*** DATA EXTRACTS ***

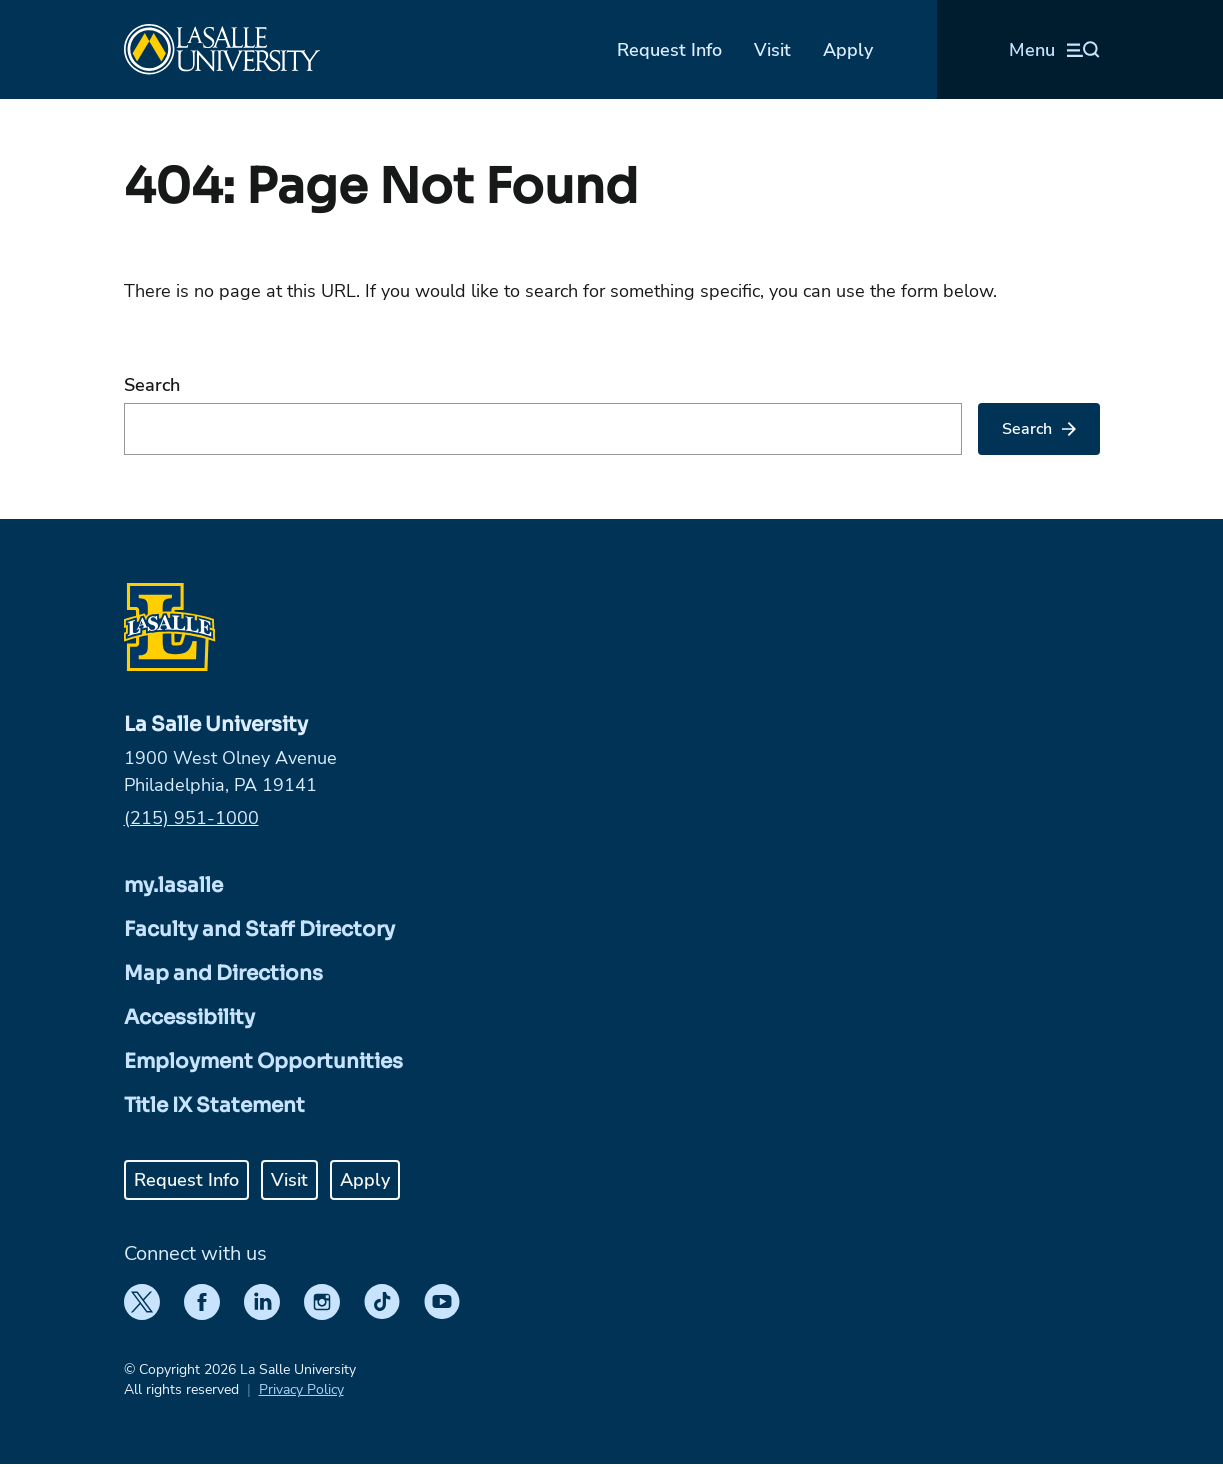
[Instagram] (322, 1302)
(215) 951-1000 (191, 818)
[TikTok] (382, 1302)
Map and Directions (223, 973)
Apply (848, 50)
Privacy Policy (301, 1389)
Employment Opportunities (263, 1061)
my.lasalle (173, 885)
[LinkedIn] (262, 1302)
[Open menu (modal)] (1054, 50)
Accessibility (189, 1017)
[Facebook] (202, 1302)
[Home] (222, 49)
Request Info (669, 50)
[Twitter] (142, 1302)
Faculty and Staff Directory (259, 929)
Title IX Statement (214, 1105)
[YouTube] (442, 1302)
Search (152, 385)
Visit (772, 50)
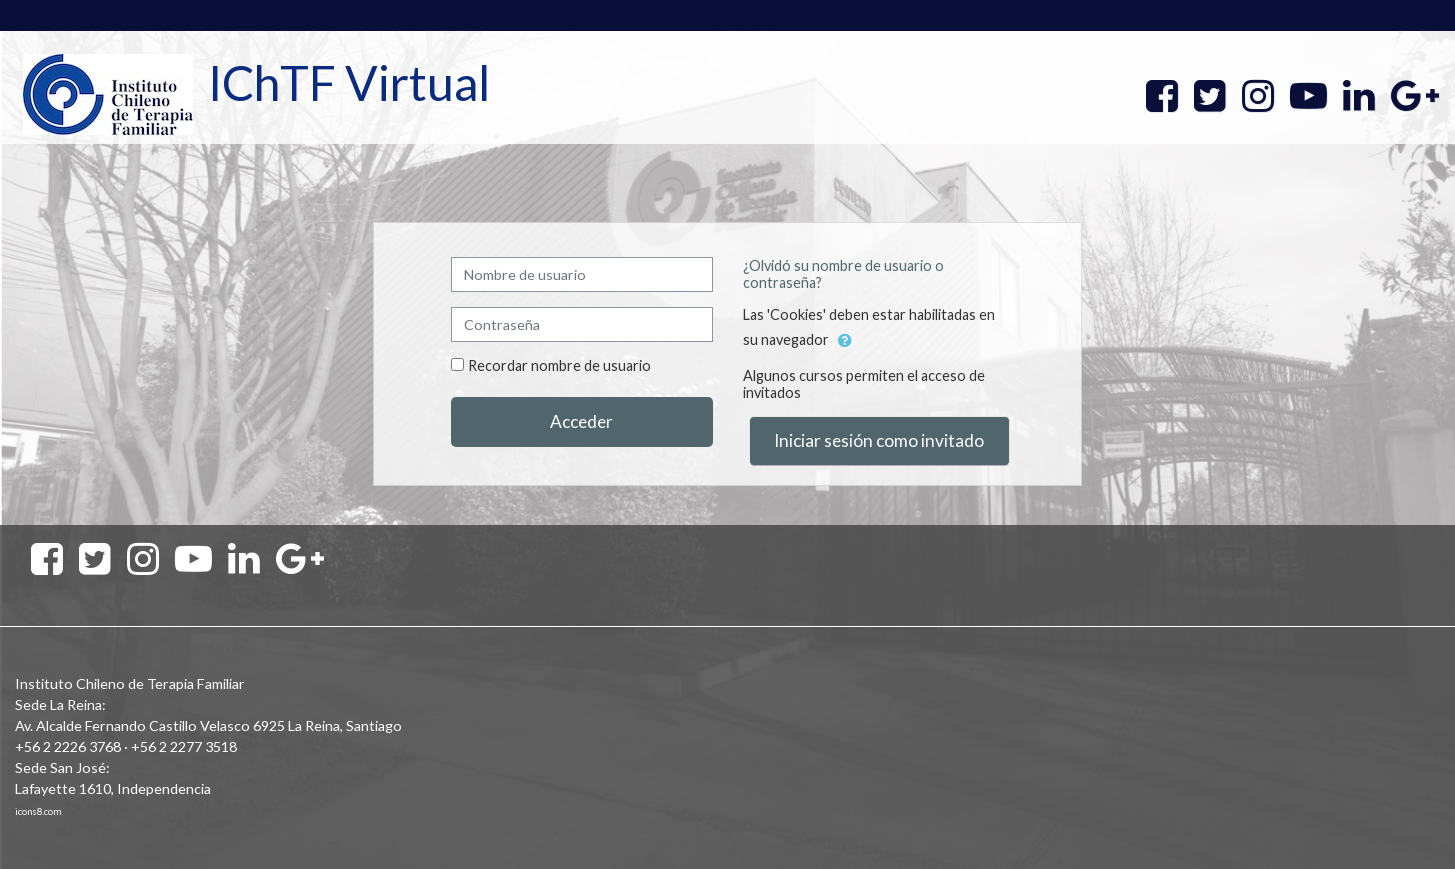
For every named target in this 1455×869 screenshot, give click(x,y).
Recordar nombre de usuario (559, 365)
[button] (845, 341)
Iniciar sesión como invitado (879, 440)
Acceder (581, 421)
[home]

*** End of DATA EXTRACTS ***

### ASSIGNMENT
Repeat, exactly as they stand above, the lines from the line with "Apply (848, 50)" to the line with "Visit (772, 50)", both lines included.

### RESULT
Apply (848, 50)
Privacy Policy (301, 1389)
Employment Opportunities (263, 1061)
my.lasalle (173, 885)
[LinkedIn] (262, 1302)
[Open menu (modal)] (1054, 50)
Accessibility (189, 1017)
[Facebook] (202, 1302)
[Home] (222, 49)
Request Info (669, 50)
[Twitter] (142, 1302)
Faculty and Staff Directory (259, 929)
Title IX Statement (214, 1105)
[YouTube] (442, 1302)
Search (152, 385)
Visit (772, 50)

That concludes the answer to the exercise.